+++ DATA SUPPLIED +++

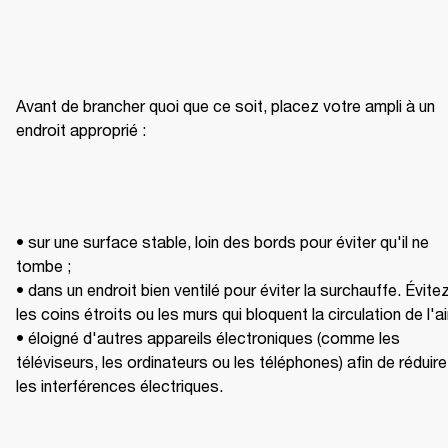
Avant de brancher quoi que ce soit, placez votre ampli à un 
endroit approprié :
• sur une surface stable, loin des bords pour éviter qu'il ne 
tombe ;

• dans un endroit bien ventilé pour éviter la surchauffe. Évitez
les coins étroits ou les murs qui bloquent la circulation de l'air
• éloigné d'autres appareils électroniques (comme les 
téléviseurs, les ordinateurs ou les téléphones) afin de réduire 
les interférences électriques.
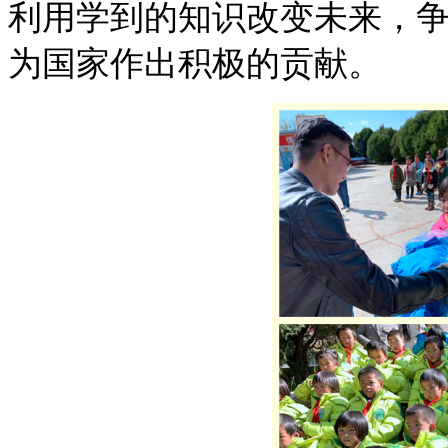
利用
学到的知识改变未来，
为国家作出积极的贡献。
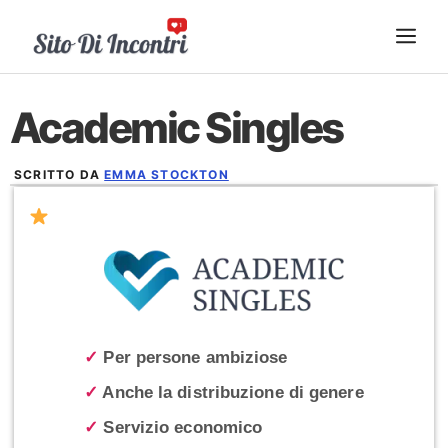
Vai
ME
al
contenuto
Academic Singles
SCRITTO DA
EMMA STOCKTON
DICEMBRE 12, 2024
✓
Per persone ambiziose
✓
Anche la distribuzione di genere
✓
Servizio economico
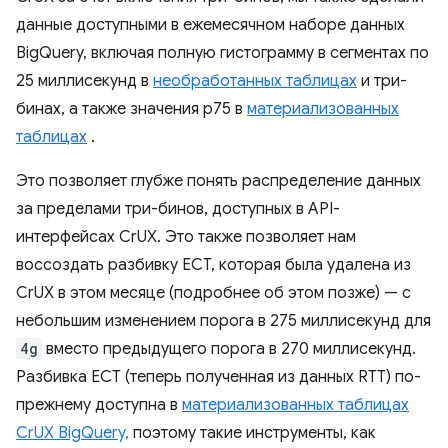
данные доступными в ежемесячном наборе данных
BigQuery, включая полную гистограмму в сегментах по
25 миллисекунд в
необработанных таблицах
и три-
бинах, а также значения p75 в
материализованных
таблицах
.
Это позволяет глубже понять распределение данных
за пределами три-бинов, доступных в API-
интерфейсах CrUX. Это также позволяет нам
воссоздать разбивку ECT, которая была удалена из
CrUX в этом месяце (подробнее об этом позже) — с
небольшим изменением порога в 275 миллисекунд для
4g
вместо предыдущего порога в 270 миллисекунд.
Разбивка ECT (теперь полученная из данных RTT) по-
прежнему доступна в
материализованных таблицах
CrUX BigQuery,
поэтому такие инструменты, как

+++

Go through the entries above and count each line that contains the string "также". Reply only with the total.

2